> Page-level text extractions
....................

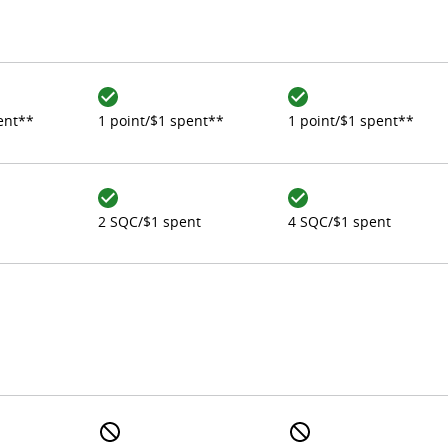
ent**
1 point/$1 spent**
1 point/$1 spent**
2 SQC/$1 spent
4 SQC/$1 spent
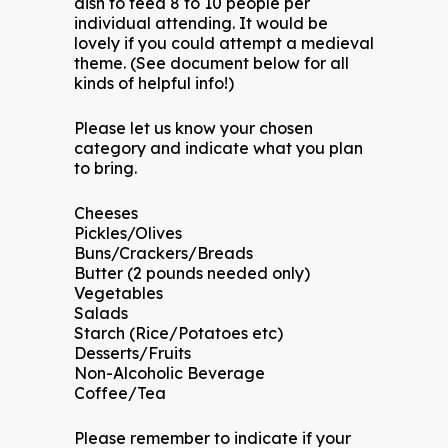
dish to feed 8 to 10 people per
individual attending. It would be
lovely if you could attempt a medieval
theme. (See document below for all
kinds of helpful info!)
Please let us know your chosen
category and indicate what you plan
to bring.
Cheeses
Pickles/Olives
Buns/Crackers/Breads
Butter (2 pounds needed only)
Vegetables
Salads
Starch (Rice/Potatoes etc)
Desserts/Fruits
Non-Alcoholic Beverage
Coffee/Tea
Please remember to indicate if your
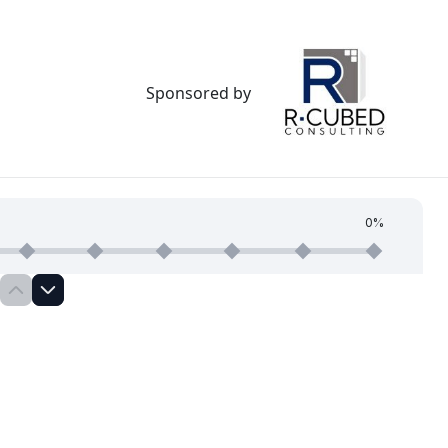
Sponsored by
0%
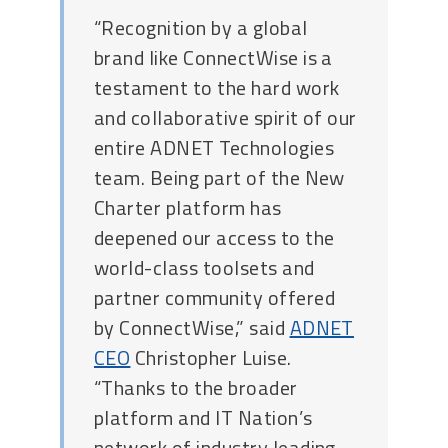
“Recognition by a global
brand like ConnectWise is a
testament to the hard work
and collaborative spirit of our
entire ADNET Technologies
team. Being part of the New
Charter platform has
deepened our access to the
world-class toolsets and
partner community offered
by ConnectWise,” said
ADNET
CEO
Christopher Luise.
“Thanks to the broader
platform and IT Nation’s
network of industry leading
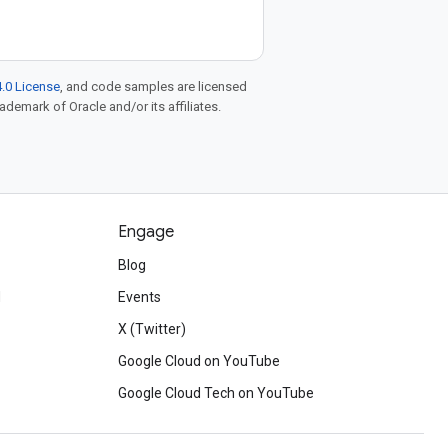
.0 License
, and code samples are licensed
rademark of Oracle and/or its affiliates.
Engage
Blog
d
Events
X (Twitter)
Google Cloud on YouTube
Google Cloud Tech on YouTube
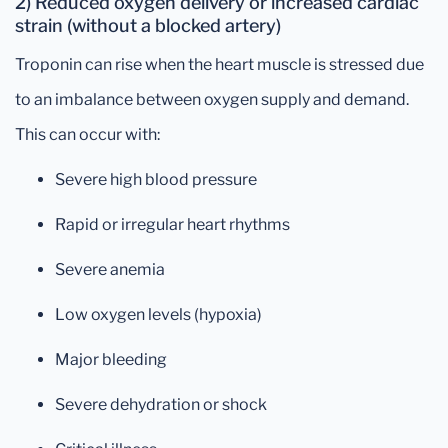
2) Reduced oxygen delivery or increased cardiac
strain (without a blocked artery)
Troponin can rise when the heart muscle is stressed due
to an imbalance between oxygen supply and demand.
This can occur with:
Severe high blood pressure
Rapid or irregular heart rhythms
Severe anemia
Low oxygen levels (hypoxia)
Major bleeding
Severe dehydration or shock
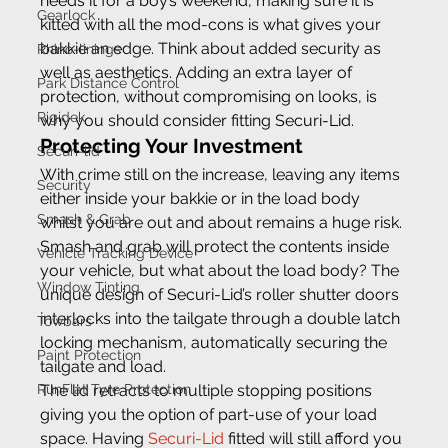
needs it for a boy’s weekend, making sure it is 
Gearlock
kitted with all the mod-cons is what gives your 
bakkie an edge. Think about added security as 
Rhino-linings
well as aesthetics. Adding an extra layer of 
Park Distance Control
protection, without compromising on looks, is 
Rigidek
why you should consider fitting Securi-Lid.
Protecting Your Investment
Securi-lid
With crime still on the increase, leaving any items 
Security
either inside your bakkie or in the load body 
Smash & Grab
whilst you are out and about remains a huge risk. 
Smash and grab will protect the contents inside 
Vehicle Tracking Device
your vehicle, but what about the load body? The 
Window Tinting
unique design of Securi-Lid’s roller shutter doors 
interlocks into the tailgate through a double latch 
Towbars
locking mechanism, automatically securing the 
Paint Protection
tailgate and load.
RunFlat Tyre Protection
The lid retracts to multiple stopping positions 
giving you the option of part-use of your load 
space. Having 
Securi-Lid
 fitted will still afford you 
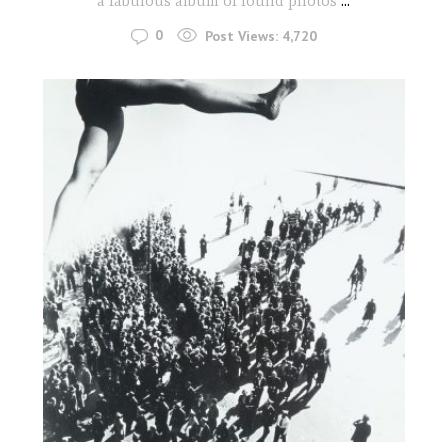
a fabulous album of found photos
...
0
Post Views:
4,720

....................

> Exercise instructions
Your task is to copy each line of the data above that holds "heart".

> Reply to the exercise
Troponin can rise when the heart muscle is stressed due
Rapid or irregular heart rhythms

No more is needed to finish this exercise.